Good uptake of the HPV vaccine that can prevent the cancer means we can now start to move away from conventional testing, said Professor Peter Sasieni.
Girls who have already had the jab would only need the new type of smear test twice in their lifetime, he said.
Unvaccinated women would halve their number of checks from 12 to six.
Professor Sasieni, a Cancer Research UK scientist at Queen Mary, University of London, has advised the NHS screening programme in the past about how to improve screening and his recommendation to change the age range of women invited for screening was adopted.
The professor, who presented his predictions at the National Cancer Research Institute conference in Liverpool, is now urging the government to consider making HPV testing the main method of cervical screening.
Currently, women are invited for a conventional smear test that takes a sample of cells from the cervix to be examined under a microscope in the lab to check for early warning signs of cancer.

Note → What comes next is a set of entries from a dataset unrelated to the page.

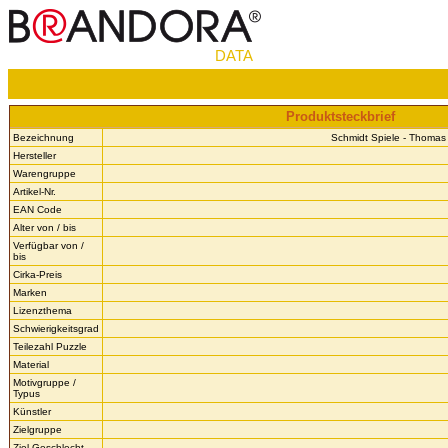
DATA
Produktsteckbrief
Bezeichnung
Schmidt Spiele - Thomas 
Hersteller
Warengruppe
Artikel-Nr.
EAN Code
Alter von / bis
Verfügbar von /
bis
Cirka-Preis
Marken
Lizenzthema
Schwierigkeitsgrad
Teilezahl Puzzle
Material
Motivgruppe /
Typus
Künstler
Zielgruppe
Ziel Geschlecht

The HPV test, which is carried out in a similar way to conventional smears, instead checks for an infection called human papillomavirus, or HPV, which is a known cause of cancer of the cervix.
Time for a change
Professor Sasieni said: "The UK cervical screening programme has done a fantastic job in reducing cervical cancer, but it is based on an old screening test.

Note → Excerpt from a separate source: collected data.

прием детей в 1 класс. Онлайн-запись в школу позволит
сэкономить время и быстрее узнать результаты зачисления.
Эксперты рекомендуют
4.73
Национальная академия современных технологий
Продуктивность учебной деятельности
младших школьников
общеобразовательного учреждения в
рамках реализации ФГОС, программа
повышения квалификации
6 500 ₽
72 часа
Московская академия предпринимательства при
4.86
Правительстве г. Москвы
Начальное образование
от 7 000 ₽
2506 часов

"HPV testing could prevent an even greater proportion of cervical cancer with just half the number of screens over a lifetime in women who have not had the HPV vaccine."

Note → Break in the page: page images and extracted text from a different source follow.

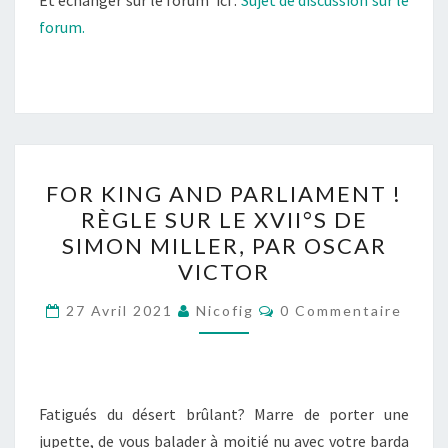
Et échanger sur le forum ici :
Sujet de discussion sur le
forum.
FOR
FOR KING AND PARLIAMENT !
KING
RÈGLE SUR LE XVII°S DE
AND
SIMON MILLER, PAR OSCAR
PARLIAMENT
VICTOR
!
Commentaires
RÈGLE
27 Avril 2021
Nicofig
0 Commentaire
SUR
LE
XVII°S
Fatigués du désert brûlant? Marre de porter une
DE
jupette, de vous balader à moitié nu avec votre barda
SIMON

And young women who have had the HPV jab would only need two screens giving the "all clear", one at the age of 30 and another at the age of 45, he said. Any with worrying results would be referred for more testing and treatment as necessary.
Currently, women aged 25-49 are invited for cervical screening every three years, dropping to every five years between the ages of 50 and 64.
This means the average woman will undergo around 12 conventional smears in a lifetime.
Professor Sasieni says it is not that the old method is bad, more that it is now outdated and involves testing women many more times than necessary.
Data suggests one in five women do not turn up to have smears when invited.
Professor Sasieni says if HPV testing were to be rolled out from next year, it could be used nationally by 2015.
"With continued high coverage of HPV vaccination and targeting of screening resources towards unvaccinated women, cervical cancer should become a truly rare disease.
"And if the government plan for this change now, they could save hundreds of millions of pounds in the long run," he said.
In the UK, girls aged 12 to 13 are offered the HPV vaccine that protects against two strains of HPV, types 16 and 18. Girls have three injections over six months, given by a nurse.
Uptake in English schools has reached about 80% and in Scotland 90%.
Dr Lesley Walker, Cancer Research UK's director of cancer information, said the very high uptake of the vaccine in the UK had been a real success story.
"This is exciting and poses interesting questions for the screening programme in terms of the best way to screen women in the future who have been vaccinated.
"But for now it remains vitally important that all women continue to take up the invitation to go for screening when they receive it."
More than 2,800 women a year in the UK are diagnosed with cervical cancer and almost 1,000 die from it every year.
Professor Julietta Patnick, Director of the NHS Cancer Screening Programmes, said they were looking at how best to incorporate HPV testing into their current screening programme.
"Any plans to use HPV testing as a primary screening method will require rigorous investigation and testing, as well as the development of robust quality assurance protocols and standards, before it could be implemented."